# PROBLEM DETAILS
Your job is to copy every line in the material containing the word "метро".

# EXERCISE INPUTS
== Segment start ==

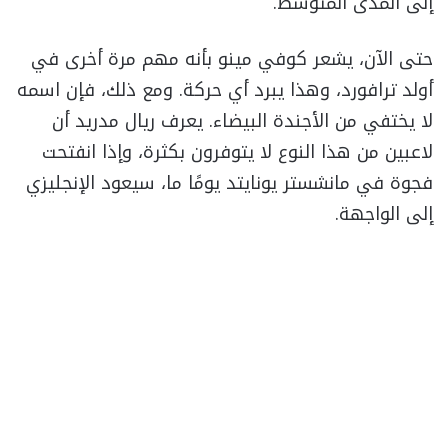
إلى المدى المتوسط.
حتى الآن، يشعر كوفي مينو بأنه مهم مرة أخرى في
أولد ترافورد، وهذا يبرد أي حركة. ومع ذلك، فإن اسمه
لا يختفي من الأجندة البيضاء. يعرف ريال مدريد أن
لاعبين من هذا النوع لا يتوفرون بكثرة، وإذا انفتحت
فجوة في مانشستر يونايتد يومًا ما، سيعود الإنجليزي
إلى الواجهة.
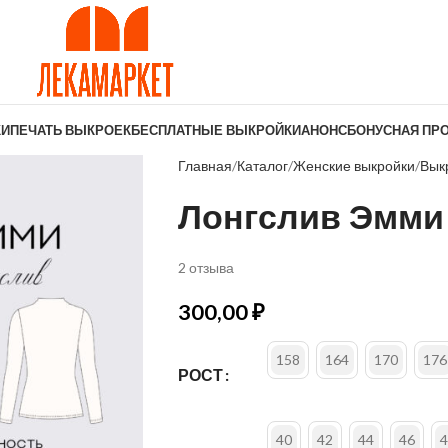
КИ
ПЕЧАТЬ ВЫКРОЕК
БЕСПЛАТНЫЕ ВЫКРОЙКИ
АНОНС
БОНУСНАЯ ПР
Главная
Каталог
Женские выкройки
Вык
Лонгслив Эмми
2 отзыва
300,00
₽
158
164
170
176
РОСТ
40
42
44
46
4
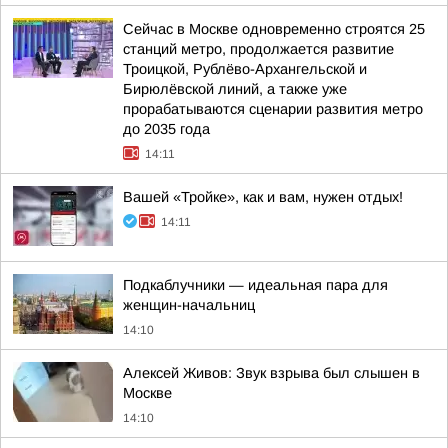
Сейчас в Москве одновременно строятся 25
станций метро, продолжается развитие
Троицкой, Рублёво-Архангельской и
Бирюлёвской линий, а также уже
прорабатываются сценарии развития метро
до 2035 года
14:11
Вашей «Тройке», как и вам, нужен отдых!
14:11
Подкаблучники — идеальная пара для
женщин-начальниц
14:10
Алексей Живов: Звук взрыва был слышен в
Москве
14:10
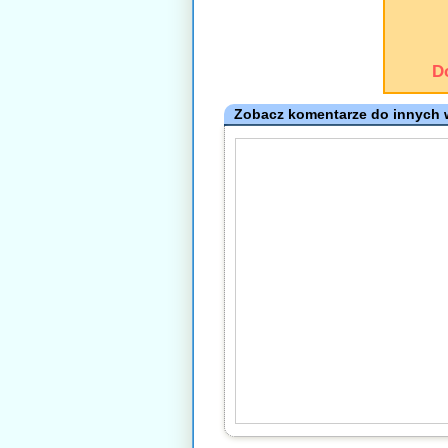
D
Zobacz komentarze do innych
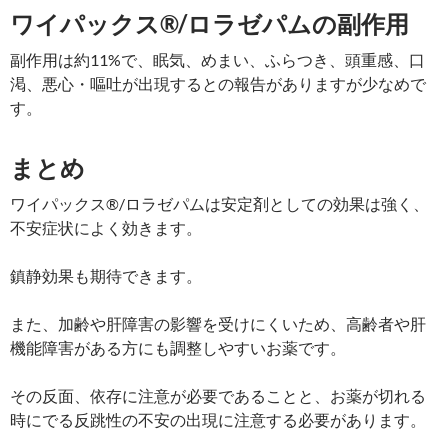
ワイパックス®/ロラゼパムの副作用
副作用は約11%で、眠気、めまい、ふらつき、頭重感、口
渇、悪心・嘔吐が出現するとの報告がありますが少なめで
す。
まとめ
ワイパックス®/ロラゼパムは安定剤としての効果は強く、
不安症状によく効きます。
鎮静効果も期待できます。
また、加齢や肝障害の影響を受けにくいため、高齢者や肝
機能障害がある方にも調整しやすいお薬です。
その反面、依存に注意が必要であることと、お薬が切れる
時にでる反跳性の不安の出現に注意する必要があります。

== Segment end ==
== Segment start ==

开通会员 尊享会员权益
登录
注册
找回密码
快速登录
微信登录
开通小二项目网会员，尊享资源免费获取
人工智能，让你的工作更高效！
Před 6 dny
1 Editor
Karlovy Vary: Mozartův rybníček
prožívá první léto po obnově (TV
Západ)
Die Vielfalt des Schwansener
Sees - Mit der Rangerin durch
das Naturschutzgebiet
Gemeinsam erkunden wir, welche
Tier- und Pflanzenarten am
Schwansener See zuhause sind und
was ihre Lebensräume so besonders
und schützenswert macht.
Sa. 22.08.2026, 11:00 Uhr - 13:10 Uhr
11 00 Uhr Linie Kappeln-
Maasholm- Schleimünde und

== Segment end ==
== Segment start ==

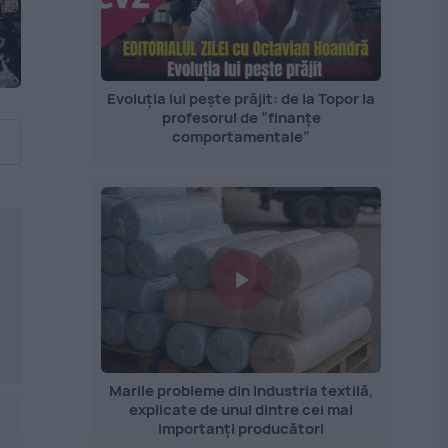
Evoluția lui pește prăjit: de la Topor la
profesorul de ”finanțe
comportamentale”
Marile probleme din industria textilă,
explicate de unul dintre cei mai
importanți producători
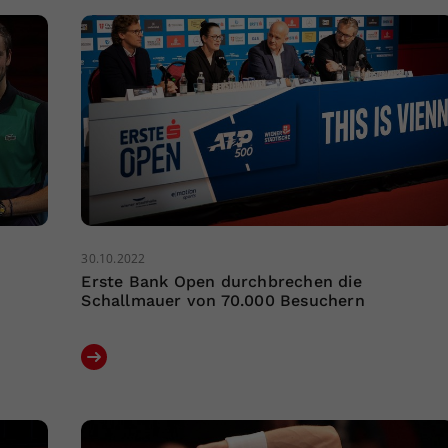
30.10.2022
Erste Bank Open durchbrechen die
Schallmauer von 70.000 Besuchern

== Segment end ==

# OUTPUT FOR THIS EXERCISE
станций метро, продолжается развитие
прорабатываются сценарии развития метро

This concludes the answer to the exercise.